TASK DETAILS: Please copy each line of the records below that holds the word "search".

DATA SUPPLIED:
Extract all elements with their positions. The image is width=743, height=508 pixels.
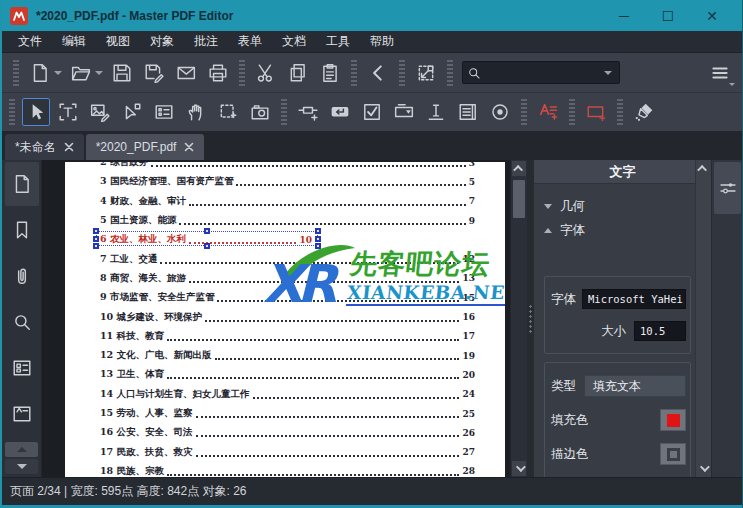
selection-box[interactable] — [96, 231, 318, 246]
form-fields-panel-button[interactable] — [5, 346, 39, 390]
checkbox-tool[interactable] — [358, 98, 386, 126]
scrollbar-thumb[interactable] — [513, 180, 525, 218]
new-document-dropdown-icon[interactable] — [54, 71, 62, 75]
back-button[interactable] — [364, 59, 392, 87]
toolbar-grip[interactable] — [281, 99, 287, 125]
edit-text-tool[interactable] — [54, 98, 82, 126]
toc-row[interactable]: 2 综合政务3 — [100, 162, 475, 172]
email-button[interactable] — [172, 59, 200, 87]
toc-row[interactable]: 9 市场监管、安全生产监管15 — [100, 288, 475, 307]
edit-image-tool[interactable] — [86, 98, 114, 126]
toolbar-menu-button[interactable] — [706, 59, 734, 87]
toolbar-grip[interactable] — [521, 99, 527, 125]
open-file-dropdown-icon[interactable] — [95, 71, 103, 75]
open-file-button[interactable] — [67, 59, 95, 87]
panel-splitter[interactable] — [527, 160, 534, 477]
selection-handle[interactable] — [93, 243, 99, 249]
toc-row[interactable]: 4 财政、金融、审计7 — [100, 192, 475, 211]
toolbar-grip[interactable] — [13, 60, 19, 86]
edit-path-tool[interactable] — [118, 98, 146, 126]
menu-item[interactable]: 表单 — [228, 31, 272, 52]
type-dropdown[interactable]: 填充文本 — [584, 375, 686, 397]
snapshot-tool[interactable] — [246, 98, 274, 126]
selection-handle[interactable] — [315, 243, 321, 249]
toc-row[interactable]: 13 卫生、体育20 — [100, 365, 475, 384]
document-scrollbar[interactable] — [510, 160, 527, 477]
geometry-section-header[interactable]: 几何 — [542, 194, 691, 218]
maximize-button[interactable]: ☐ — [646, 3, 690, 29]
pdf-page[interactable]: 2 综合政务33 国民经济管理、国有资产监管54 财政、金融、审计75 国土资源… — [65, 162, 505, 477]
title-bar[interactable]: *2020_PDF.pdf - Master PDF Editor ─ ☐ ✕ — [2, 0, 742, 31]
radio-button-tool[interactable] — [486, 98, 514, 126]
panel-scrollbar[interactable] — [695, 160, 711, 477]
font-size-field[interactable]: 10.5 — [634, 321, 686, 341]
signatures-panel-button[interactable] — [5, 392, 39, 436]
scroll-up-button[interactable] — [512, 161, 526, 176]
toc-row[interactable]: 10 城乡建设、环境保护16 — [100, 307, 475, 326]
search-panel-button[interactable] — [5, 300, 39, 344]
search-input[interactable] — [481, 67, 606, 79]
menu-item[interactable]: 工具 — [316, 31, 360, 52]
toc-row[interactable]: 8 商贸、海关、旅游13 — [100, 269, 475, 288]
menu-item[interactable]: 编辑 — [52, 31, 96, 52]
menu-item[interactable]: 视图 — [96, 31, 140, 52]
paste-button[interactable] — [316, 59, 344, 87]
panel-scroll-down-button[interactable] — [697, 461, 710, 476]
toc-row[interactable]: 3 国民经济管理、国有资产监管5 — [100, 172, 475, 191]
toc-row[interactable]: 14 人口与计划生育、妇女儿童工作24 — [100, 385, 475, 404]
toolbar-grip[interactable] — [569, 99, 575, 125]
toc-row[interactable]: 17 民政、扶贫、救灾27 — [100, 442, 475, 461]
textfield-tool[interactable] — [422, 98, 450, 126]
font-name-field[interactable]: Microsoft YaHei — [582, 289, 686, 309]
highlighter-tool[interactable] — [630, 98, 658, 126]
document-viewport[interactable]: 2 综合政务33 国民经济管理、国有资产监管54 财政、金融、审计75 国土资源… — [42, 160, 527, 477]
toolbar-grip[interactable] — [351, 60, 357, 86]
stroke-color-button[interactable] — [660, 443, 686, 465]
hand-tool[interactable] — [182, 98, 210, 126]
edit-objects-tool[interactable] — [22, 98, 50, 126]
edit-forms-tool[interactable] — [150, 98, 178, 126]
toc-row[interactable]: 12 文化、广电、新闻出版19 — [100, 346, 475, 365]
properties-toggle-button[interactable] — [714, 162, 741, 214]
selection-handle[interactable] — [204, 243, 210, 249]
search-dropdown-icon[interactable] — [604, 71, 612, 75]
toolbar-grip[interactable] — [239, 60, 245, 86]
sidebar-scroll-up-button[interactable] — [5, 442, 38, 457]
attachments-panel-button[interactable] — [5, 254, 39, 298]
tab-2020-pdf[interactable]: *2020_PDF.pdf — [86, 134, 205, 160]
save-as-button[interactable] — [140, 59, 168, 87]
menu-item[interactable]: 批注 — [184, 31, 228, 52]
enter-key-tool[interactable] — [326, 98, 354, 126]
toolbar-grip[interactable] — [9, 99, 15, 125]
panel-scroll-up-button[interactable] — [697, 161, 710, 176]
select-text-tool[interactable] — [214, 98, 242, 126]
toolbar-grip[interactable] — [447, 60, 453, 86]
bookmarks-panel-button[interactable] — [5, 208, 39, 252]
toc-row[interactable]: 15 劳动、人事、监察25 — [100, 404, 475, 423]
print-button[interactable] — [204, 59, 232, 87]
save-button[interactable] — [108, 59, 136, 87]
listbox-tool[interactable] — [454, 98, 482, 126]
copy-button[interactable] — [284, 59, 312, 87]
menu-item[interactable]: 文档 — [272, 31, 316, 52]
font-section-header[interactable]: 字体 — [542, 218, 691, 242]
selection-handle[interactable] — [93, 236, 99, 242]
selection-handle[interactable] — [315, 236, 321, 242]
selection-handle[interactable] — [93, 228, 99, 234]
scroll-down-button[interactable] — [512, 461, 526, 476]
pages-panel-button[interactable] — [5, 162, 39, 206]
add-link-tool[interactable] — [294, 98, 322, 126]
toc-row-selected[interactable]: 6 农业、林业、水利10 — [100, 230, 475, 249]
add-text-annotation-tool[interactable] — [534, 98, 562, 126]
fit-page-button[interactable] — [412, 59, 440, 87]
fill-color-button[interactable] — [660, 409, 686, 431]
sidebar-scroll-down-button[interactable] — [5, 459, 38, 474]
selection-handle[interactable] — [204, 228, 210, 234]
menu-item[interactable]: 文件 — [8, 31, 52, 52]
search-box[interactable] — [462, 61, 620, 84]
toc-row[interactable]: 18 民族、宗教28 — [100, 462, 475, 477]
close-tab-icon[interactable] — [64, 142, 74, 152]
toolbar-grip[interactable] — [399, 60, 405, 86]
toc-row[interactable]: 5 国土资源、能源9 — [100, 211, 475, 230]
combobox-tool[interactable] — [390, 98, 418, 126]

ANSWER TO THE PROBLEM:
search-panel-button[interactable] — [5, 300, 39, 344]
search-input[interactable] — [481, 67, 606, 79]
search-dropdown-icon[interactable] — [604, 71, 612, 75]
search-box[interactable] — [462, 61, 620, 84]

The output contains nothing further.